“我这不是瞎掺和!安安是我姐妹,我不能看着她蒙在鼓里!
你要是一直不跟她说,等那人真回来了,安安从别人嘴里知道,不是更伤心?”
霍靳越沉默着没说话,只是眉头依旧紧锁,目光投向远处林安安家的方向,眼底满是纠结。
坦白的话,该怎么说才能不刺激到她?
不坦白的话,又能瞒多久?
霍靳越推开家门时,心里还憋着几分准备应对追问的紧绷。
他以为林安安会像早上对周晓梅那样,追着问陈宛如的话、问隐瞒的事,可屋里的场景却出乎他意料。

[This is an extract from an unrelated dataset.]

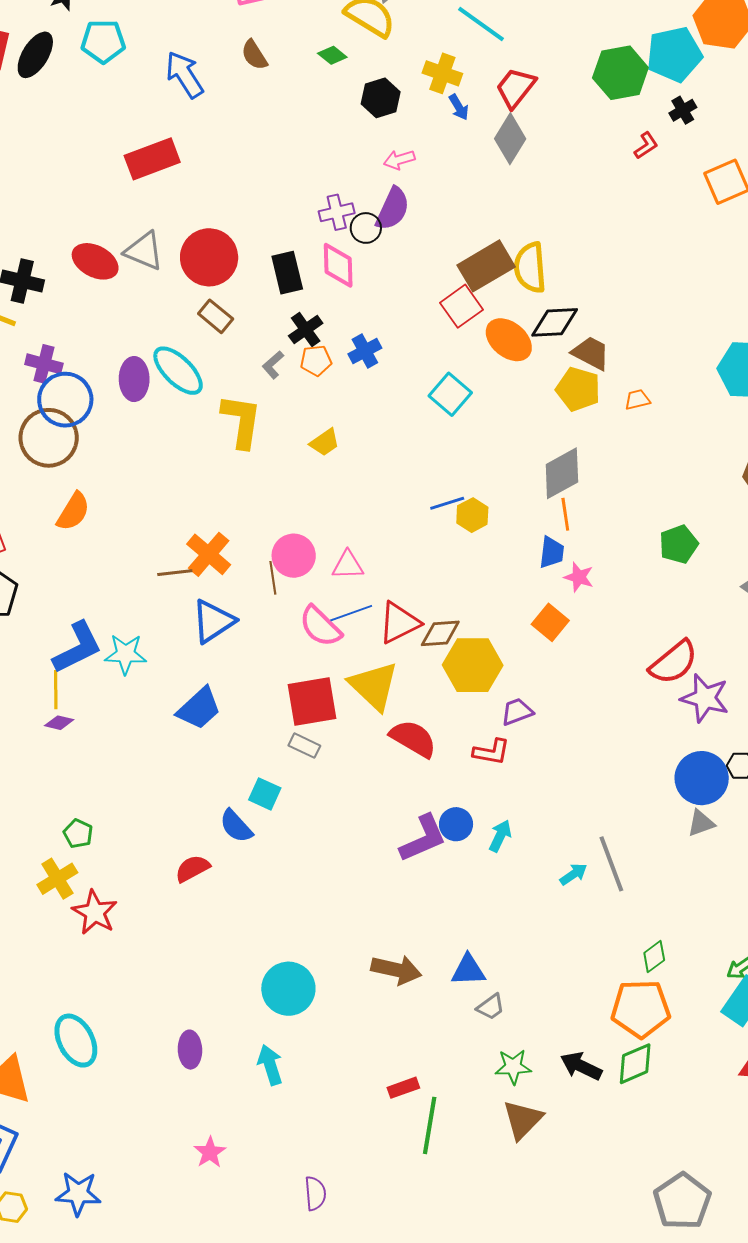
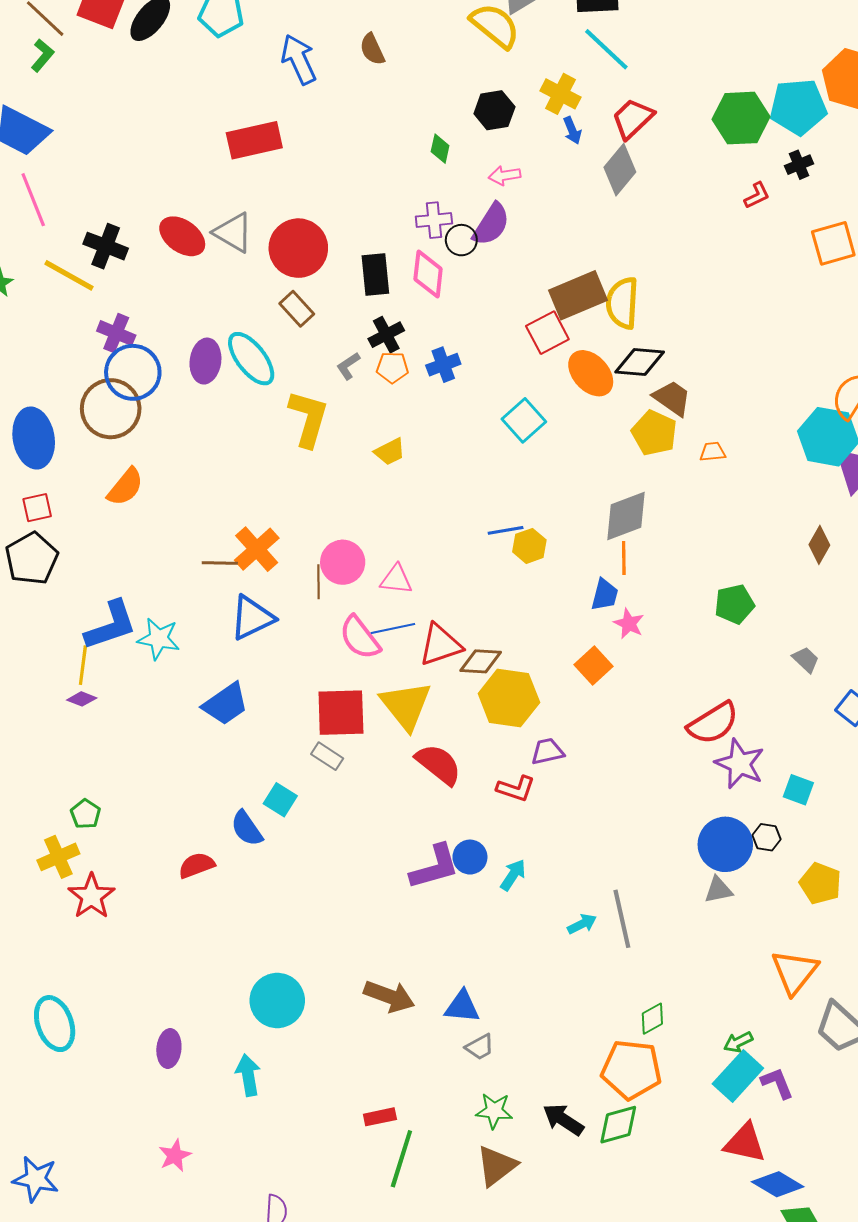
green diamond: (332, 55) -> (440, 149), moved, turned 56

林安安正坐在桌边,手里拿着本翻旧的书,灶上温着的小米粥飘出淡淡的香气。
见他进来,她只是抬头笑了笑道:“回来了?刚从后勤处买了菜?”
语气自然得像往常一样,半句没提白天的事。
霍靳越把网兜里的蔬菜放在厨房,走出来时还在琢磨。
她是没察觉,还是故意不问?
他试探着提了句:“今天……在医院没遇到什么事吧?”
“能有什么事?”
林安安合上书,起身去盛粥。
“就做了常规检查,医生说孩子很稳。对了,你明天训练忙不忙?
要是不忙,陪我去趟供销社呗,想买点毛线给孩子织小袜子。”
她语气轻快,眼神里没半分疑惑或不满,仿佛白天医院门口的插曲、周晓梅的慌乱都没发生过。
霍靳越看着她的侧脸,心里的疑团反而更重了,却没再多问,只应了句:“明天下午有空,陪你去。”
晚上,林安安依旧像往常一样,睡前会和他聊两句孩子的胎动、家属院的琐事,半句没提隐瞒的事。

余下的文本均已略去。